Let $V$ be a symmetric closed monoidal category and denote with $[-,=]:V^{°} \otimes V \rightarrow V$ its internal hom. Let $j_x : 1 \rightarrow [x,x]$ be the adjoint to the left-unitor $\lambda_x : 1 \otimes x \rightarrow x$. Suppose we have a morphism $f : 1 \rightarrow x$, I want to prove that the following diagram commutes $\require{AMScd}$ \begin{CD} 1 @>{j}>> [x,x]\\ @VVjV @VV[f,1]V\\ [1,1] @>{[1,f]}>> [1,x]. \end{CD} My idea was to show that both arrows are adjoints to the same morphism $1\otimes 1 \rightarrow x$. It's relatively easy to show that the adjoint to $[1,f] \cdot j$ is $f \cdot \lambda_1$. My problem is to show the same also for $[f,1] \cdot j$.

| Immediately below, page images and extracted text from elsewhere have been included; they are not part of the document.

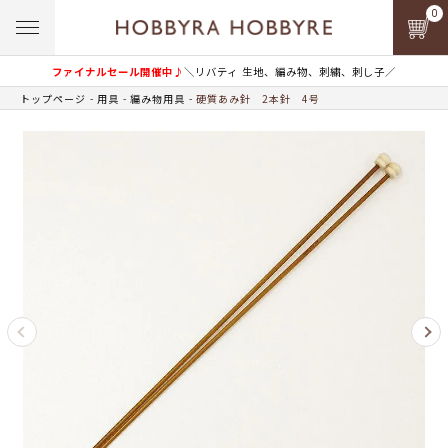
0
ファイナルセール開催中♪
＼リバティ 生地、編み物、刺繍、刺し子／
トップページ
用具
編み物用具
硬質あみ針 2本針 4号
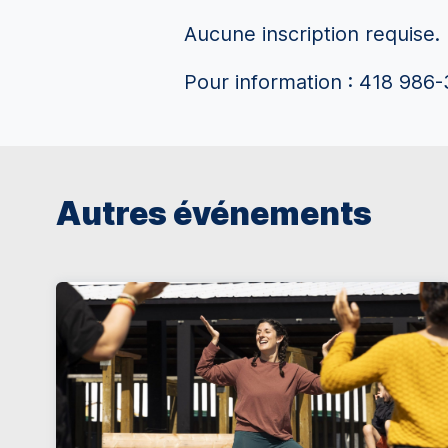
Aucune inscription requise.
Pour information : 418 986-
Autres événements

By using the extranaturality of the evaluation $ev_{z,y} : [z,y]\otimes z \rightarrow y$, as expressed in the following commutative diagram, $\require{AMScd}$ \begin{CD} [x,x]\otimes 1 @>{[x,x]\otimes f}>> [x,x]\otimes x\\ @VV[f,1]\otimes 1V @VV{ev}V\\ [1,x]\otimes 1@>ev>>x \end{CD}
I was able to show that the adjoint to $[f,1] \cdot j$ is $ev \cdot j\otimes f$, but I don't know how to conclude that $ ev\cdot j\otimes f = f \cdot \lambda_1$ as I expected.
Apparently it was simpler than I expected.
We have \begin{align} ev \cdot j \otimes f &= ev \cdot 1 \cdot [x,x] \otimes f \cdot j\otimes 1,\\ &= ev \cdot j\otimes x \cdot 1 \otimes f, \\ &= \lambda_x \cdot 1 \otimes f, \end{align} where $ev \cdot j\otimes x = \lambda_x$ follows directly from the definition of $j$. Since $\lambda$ is natural, we have $\lambda_x \cdot 1 \otimes f = f \cdot \lambda_1$ which is exactly what I wanted to prove.